* _What to do_
A word-for-word repetition of the records beneath this task is the expected answer.
== Data to use ==
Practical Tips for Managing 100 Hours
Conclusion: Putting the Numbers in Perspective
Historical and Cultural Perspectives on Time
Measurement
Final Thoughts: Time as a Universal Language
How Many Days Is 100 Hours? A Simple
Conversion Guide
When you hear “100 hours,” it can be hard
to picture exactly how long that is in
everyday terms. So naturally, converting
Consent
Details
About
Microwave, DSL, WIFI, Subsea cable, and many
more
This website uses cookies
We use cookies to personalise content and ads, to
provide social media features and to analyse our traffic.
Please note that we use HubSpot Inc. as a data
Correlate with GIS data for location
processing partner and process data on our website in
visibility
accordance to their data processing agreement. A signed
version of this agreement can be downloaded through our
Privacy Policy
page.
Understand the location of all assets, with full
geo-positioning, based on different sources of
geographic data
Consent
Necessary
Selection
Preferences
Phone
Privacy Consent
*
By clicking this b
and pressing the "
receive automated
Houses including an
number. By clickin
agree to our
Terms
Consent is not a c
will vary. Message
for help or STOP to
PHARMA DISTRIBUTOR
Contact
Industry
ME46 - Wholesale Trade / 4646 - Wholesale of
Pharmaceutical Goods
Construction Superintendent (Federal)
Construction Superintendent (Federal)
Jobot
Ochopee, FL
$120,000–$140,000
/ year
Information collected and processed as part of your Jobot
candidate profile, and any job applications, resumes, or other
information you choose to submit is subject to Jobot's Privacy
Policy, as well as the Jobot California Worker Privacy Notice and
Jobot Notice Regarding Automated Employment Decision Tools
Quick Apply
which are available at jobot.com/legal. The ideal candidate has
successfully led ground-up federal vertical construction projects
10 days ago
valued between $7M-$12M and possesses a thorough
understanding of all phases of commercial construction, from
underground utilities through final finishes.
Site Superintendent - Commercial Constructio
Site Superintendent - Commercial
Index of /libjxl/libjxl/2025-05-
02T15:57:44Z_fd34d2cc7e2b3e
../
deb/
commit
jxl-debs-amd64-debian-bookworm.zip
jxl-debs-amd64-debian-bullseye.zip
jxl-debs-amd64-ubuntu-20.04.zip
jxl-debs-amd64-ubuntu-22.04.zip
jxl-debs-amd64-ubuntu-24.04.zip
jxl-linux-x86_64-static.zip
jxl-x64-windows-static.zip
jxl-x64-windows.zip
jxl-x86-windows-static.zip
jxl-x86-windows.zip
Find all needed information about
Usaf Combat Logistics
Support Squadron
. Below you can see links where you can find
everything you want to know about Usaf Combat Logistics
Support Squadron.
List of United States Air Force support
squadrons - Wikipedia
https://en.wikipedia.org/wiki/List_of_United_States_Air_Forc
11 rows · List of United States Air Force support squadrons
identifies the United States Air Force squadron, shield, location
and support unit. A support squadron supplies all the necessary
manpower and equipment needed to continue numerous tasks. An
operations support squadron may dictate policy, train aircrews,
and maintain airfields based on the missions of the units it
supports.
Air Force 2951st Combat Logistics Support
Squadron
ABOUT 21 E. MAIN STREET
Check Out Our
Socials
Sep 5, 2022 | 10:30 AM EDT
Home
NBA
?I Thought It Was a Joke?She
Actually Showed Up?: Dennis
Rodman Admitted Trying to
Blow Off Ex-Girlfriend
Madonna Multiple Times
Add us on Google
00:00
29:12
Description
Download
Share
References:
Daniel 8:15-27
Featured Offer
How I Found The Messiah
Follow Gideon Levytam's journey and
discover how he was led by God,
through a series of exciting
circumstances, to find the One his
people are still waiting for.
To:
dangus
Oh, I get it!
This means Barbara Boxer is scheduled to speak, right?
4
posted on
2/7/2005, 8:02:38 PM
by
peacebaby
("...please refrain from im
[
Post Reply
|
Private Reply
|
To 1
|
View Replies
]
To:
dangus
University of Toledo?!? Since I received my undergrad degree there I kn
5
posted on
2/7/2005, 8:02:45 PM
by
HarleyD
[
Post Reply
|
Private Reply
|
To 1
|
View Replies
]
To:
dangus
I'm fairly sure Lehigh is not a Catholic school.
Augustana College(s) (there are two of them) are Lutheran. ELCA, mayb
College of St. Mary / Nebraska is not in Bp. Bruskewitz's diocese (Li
===
* _Response below_
Practical Tips for Managing 100 Hours
Conclusion: Putting the Numbers in Perspective
Historical and Cultural Perspectives on Time
Measurement
Final Thoughts: Time as a Universal Language
How Many Days Is 100 Hours? A Simple
Conversion Guide
When you hear “100 hours,” it can be hard
to picture exactly how long that is in
everyday terms. So naturally, converting
Consent
Details
About
Microwave, DSL, WIFI, Subsea cable, and many
more
This website uses cookies
We use cookies to personalise content and ads, to
provide social media features and to analyse our traffic.
Please note that we use HubSpot Inc. as a data
Correlate with GIS data for location
processing partner and process data on our website in
visibility
accordance to their data processing agreement. A signed
version of this agreement can be downloaded through our
Privacy Policy
page.
Understand the location of all assets, with full
geo-positioning, based on different sources of
geographic data
Consent
Necessary
Selection
Preferences
Phone
Privacy Consent
*
By clicking this b
and pressing the "
receive automated
Houses including an
number. By clickin
agree to our
Terms
Consent is not a c
will vary. Message
for help or STOP to
PHARMA DISTRIBUTOR
Contact
Industry
ME46 - Wholesale Trade / 4646 - Wholesale of
Pharmaceutical Goods
Construction Superintendent (Federal)
Construction Superintendent (Federal)
Jobot
Ochopee, FL
$120,000–$140,000
/ year
Information collected and processed as part of your Jobot
candidate profile, and any job applications, resumes, or other
information you choose to submit is subject to Jobot's Privacy
Policy, as well as the Jobot California Worker Privacy Notice and
Jobot Notice Regarding Automated Employment Decision Tools
Quick Apply
which are available at jobot.com/legal. The ideal candidate has
successfully led ground-up federal vertical construction projects
10 days ago
valued between $7M-$12M and possesses a thorough
understanding of all phases of commercial construction, from
underground utilities through final finishes.
Site Superintendent - Commercial Constructio
Site Superintendent - Commercial
Index of /libjxl/libjxl/2025-05-
02T15:57:44Z_fd34d2cc7e2b3e
../
deb/
commit
jxl-debs-amd64-debian-bookworm.zip
jxl-debs-amd64-debian-bullseye.zip
jxl-debs-amd64-ubuntu-20.04.zip
jxl-debs-amd64-ubuntu-22.04.zip
jxl-debs-amd64-ubuntu-24.04.zip
jxl-linux-x86_64-static.zip
jxl-x64-windows-static.zip
jxl-x64-windows.zip
jxl-x86-windows-static.zip
jxl-x86-windows.zip
Find all needed information about
Usaf Combat Logistics
Support Squadron
. Below you can see links where you can find
everything you want to know about Usaf Combat Logistics
Support Squadron.
List of United States Air Force support
squadrons - Wikipedia
https://en.wikipedia.org/wiki/List_of_United_States_Air_Forc
11 rows · List of United States Air Force support squadrons
identifies the United States Air Force squadron, shield, location
and support unit. A support squadron supplies all the necessary
manpower and equipment needed to continue numerous tasks. An
operations support squadron may dictate policy, train aircrews,
and maintain airfields based on the missions of the units it
supports.
Air Force 2951st Combat Logistics Support
Squadron
ABOUT 21 E. MAIN STREET
Check Out Our
Socials
Sep 5, 2022 | 10:30 AM EDT
Home
NBA
?I Thought It Was a Joke?She
Actually Showed Up?: Dennis
Rodman Admitted Trying to
Blow Off Ex-Girlfriend
Madonna Multiple Times
Add us on Google
00:00
29:12
Description
Download
Share
References:
Daniel 8:15-27
Featured Offer
How I Found The Messiah
Follow Gideon Levytam's journey and
discover how he was led by God,
through a series of exciting
circumstances, to find the One his
people are still waiting for.
To:
dangus
Oh, I get it!
This means Barbara Boxer is scheduled to speak, right?
4
posted on
2/7/2005, 8:02:38 PM
by
peacebaby
("...please refrain from im
[
Post Reply
|
Private Reply
|
To 1
|
View Replies
]
To:
dangus
University of Toledo?!? Since I received my undergrad degree there I kn
5
posted on
2/7/2005, 8:02:45 PM
by
HarleyD
[
Post Reply
|
Private Reply
|
To 1
|
View Replies
]
To:
dangus
I'm fairly sure Lehigh is not a Catholic school.
Augustana College(s) (there are two of them) are Lutheran. ELCA, mayb
College of St. Mary / Nebraska is not in Bp. Bruskewitz's diocese (Li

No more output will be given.